● Assignment: Each entry below should be given again exactly; the pictures stay out.

● Records to process:
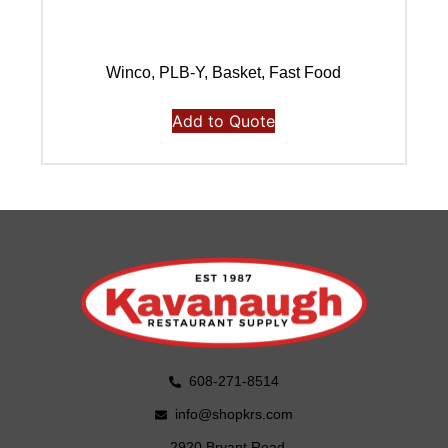
Winco, PLB-Y, Basket, Fast Food
Add to Quote
608-271-8514
info@shopkrs.com
2920 Bryant Road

● Output for this exercise:
Winco, PLB-Y, Basket, Fast Food
Add to Quote
608-271-8514
info@shopkrs.com
2920 Bryant Road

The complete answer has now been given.